María Luisa intentaba mantener a su hija alejada del sexo. Para entonces, defendía agresivamente el vínculo entre ambas e intentaba mantener fuera de ellas todo aquello que pudiera afectarlo. Cuando Ángela le confesaba que se sentía atraída por alguna o algún compañero de clase y que creía que era recíproco, su madre la desalentaba diciéndole que eran imaginaciones suyas. La adolescente triste y agobiada por su falta de intimidad empezó a leer libros, muchos libros para poder meterse para adentro, en su intimidad interior, mientras María Luisa hacía los quehaceres.
De noche, Ángela aprovechaba que su madre dormía para buscar por internet información que le sirviera para romper el vínculo, pero no encontraba ninguna nueva técnica médica. Guardaba su búsqueda en secreto, temerosa de que su progenitora descubriera su imperiosa necesidad de independiencia. Ante la falta de expectativa de cambio, la chica se sumió en una silenciosa y profunda depresión.
La situación entre madre e hija se volvió cada vez más conflictiva e insoportable. María Luisa percibía la necesidad de su hija por liberarse, aunque Ángela no se lo dijera, sintiéndose traicionada. Consideraba sus deseos íntimos como un ataque frontal a su persona y a todo lo que había sacrificado por su unión. Así que empezó a recordarle que la necesitaba para vivir, que sin ella no podría desenvolverse bien en la vida y la tachaba de egoísta, cuando la chica no se mostraba abiertamente de acuerdo.
Tal fue el límite de la desesperación de la joven, que una noche, mientras su madre dormía, agarró unas tijeras y con toda su rabia intentó cortar el cordón. María Luisa se despertó de golpe, la abofeteó y le gritó mil veces que era una hija egoísta. Ángela se enfureció y harta de todo gritó desesperadamente: ¡Sólo quiero vivir mi vida! ¡Déjame en paz! ¡No te debo nada, yo no elegí esta situación! ¡Sólo quiero cumplir mis sueños y ser una mujer independiente! ¡Quiero mi intimidad! ¡Ser yo!

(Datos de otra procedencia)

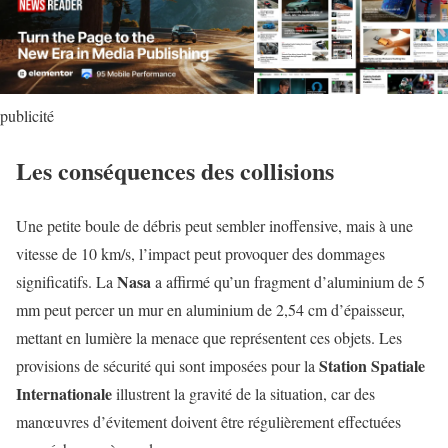
publicité
Les conséquences des collisions
Une petite boule de débris peut sembler inoffensive, mais à une
vitesse de 10 km/s, l’impact peut provoquer des dommages
Nasa
significatifs. La
a affirmé qu’un fragment d’aluminium de 5
mm peut percer un mur en aluminium de 2,54 cm d’épaisseur,
mettant en lumière la menace que représentent ces objets. Les
Station Spatiale
provisions de sécurité qui sont imposées pour la
Internationale
illustrent la gravité de la situation, car des
manœuvres d’évitement doivent être régulièrement effectuées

De repente, el cordón umbilical se desprendió y madre e hija quedaron por fin liberadas. No fue hasta que una de las dos reivindicara sus más íntimos deseos y necesidades que se pudo romper el insano vínculo. Ángela comprendió lo importante que era para ambas el haber roto esa dependencia que las obligaba a cumplir unos roles no deseados. Ahora cada una podía seguir viviendo sus propias vidas y tener ahora sí, un sano vínculo amoroso de apoyo y sororidad.
Este final no es el más común en las relaciones patriarcales de dependencia entre madres e hijas. Las hijas que consiguen romper el vínculo insano no siempre reciben la comprensión por parte de sus madres, muchas lo ven como una traición. No es fácil terminar con los roles de madre e hija impuestos por nuestra sociedad, que llenan de moral y abnegación a unas y a otras. En tal caso, esperamos que María Luisa haya podido también liberarse de esa dependencia, pues ahora que Ángela ha sacado su Verdad, ya no hay vuelta atrás.